Amnesty International has accused Israel of carrying out a campaign of "ethnic cleansing" of Palestinian Bedouin communities from the occupied West Bank, with the intention of annexing the territory. The human rights organization's new 150-page report alleges that the forced displacement of these communities is a result of concerted state policy, not solely the actions of settlers.
The report found that Israeli authorities were committing the crime against humanity of forcible transfer through a "state-driven campaign of ethnic cleansing targeting Palestinian Bedouin and herding communities in Area C of the occupied West Bank." Area C makes up around 60 percent of the total area of the West Bank and is under the military and civil control of Israeli authorities.
According to Amnesty’s report, the Israeli government has expanded gun licenses and the number of armed settlers in the area, increased funding for illegal settlements, and accelerated the construction of settlements and the legalization of outposts. Outposts are settlements built in contravention of Israeli law, which are increasingly being legalized by the authorities, though all Israeli settlements in the West Bank are illegal under international law.
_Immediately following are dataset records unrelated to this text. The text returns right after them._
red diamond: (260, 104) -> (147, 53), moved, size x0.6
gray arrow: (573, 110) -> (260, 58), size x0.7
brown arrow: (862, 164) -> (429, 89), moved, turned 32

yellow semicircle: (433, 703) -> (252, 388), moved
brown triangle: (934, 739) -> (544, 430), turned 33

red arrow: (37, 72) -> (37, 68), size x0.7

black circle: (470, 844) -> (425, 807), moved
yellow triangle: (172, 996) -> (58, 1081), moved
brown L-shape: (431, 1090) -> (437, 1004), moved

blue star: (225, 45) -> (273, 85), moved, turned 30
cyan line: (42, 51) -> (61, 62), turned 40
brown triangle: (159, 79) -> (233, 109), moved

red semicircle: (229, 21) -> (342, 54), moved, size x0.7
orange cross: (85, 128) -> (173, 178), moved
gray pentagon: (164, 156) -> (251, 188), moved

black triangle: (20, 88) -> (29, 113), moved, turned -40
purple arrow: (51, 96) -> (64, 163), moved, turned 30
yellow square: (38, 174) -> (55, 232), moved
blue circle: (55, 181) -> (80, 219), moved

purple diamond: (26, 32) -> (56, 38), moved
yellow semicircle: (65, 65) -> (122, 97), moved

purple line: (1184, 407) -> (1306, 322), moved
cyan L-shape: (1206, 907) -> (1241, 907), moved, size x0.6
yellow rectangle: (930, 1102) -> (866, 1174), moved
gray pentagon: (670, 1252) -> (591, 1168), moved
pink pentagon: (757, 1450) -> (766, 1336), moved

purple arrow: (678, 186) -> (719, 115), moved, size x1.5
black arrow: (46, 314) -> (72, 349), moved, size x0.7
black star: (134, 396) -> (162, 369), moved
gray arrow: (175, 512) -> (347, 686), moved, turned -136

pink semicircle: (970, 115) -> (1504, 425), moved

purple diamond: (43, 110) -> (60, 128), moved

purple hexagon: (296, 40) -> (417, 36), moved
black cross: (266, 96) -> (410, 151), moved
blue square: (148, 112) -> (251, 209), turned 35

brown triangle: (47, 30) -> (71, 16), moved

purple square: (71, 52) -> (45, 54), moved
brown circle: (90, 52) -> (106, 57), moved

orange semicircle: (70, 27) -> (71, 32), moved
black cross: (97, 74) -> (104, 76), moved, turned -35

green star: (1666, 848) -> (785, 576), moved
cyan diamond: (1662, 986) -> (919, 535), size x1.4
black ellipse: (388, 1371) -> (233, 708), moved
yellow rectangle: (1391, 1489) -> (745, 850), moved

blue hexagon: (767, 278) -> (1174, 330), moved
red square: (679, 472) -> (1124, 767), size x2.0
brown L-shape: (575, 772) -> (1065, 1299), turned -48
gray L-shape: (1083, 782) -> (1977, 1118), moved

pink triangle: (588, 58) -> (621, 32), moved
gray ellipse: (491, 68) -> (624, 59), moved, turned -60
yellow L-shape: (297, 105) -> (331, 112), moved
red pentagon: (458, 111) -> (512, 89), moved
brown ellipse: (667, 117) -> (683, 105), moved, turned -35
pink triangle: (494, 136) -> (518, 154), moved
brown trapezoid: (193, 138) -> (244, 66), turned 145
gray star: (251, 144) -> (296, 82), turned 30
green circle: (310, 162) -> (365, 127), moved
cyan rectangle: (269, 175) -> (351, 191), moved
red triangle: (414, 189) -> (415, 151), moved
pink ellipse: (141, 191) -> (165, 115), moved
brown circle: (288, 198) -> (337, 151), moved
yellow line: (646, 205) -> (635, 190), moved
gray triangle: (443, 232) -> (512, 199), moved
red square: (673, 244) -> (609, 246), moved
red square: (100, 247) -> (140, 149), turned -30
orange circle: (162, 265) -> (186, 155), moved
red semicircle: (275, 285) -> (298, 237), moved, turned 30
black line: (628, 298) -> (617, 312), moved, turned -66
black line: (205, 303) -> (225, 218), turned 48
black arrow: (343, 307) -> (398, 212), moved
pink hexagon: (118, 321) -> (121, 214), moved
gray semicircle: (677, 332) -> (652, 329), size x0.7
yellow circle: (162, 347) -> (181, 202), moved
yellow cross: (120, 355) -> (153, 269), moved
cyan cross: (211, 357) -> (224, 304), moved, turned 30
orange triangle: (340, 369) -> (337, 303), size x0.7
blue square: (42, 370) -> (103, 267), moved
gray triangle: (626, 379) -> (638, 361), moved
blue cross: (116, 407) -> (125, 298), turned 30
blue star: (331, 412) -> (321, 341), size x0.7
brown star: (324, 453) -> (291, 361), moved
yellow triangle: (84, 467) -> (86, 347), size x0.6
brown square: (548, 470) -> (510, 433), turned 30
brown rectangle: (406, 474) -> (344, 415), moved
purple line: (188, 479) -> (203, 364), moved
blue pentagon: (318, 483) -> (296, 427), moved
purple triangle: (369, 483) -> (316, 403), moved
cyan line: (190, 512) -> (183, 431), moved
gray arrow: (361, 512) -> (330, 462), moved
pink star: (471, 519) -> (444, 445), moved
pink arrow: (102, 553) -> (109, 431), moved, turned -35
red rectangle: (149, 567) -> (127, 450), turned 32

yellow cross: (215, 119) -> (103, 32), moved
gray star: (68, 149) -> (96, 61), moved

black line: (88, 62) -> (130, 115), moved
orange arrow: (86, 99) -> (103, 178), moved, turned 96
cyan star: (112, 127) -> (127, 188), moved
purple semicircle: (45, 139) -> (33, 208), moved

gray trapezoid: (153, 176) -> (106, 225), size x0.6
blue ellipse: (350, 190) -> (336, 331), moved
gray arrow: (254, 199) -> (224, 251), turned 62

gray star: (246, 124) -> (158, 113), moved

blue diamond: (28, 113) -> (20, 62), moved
Agnes Callamard, the head of Amnesty International, stated that "Over the past three and a half years Israeli authorities have accelerated a state-sponsored campaign of ethnic cleansing in the West Bank, uprooting, dispossessing and forcibly transferring Palestinian communities." She emphasized that "This is not the work of rogue actors or what the international community has repeatedly labelled as extremist settlers, organisations or one or two ministers." Callamard added, "What we are witnessing is deliberate, state-led annexation, in complete violation of international law unfolding before the eyes of the entire world."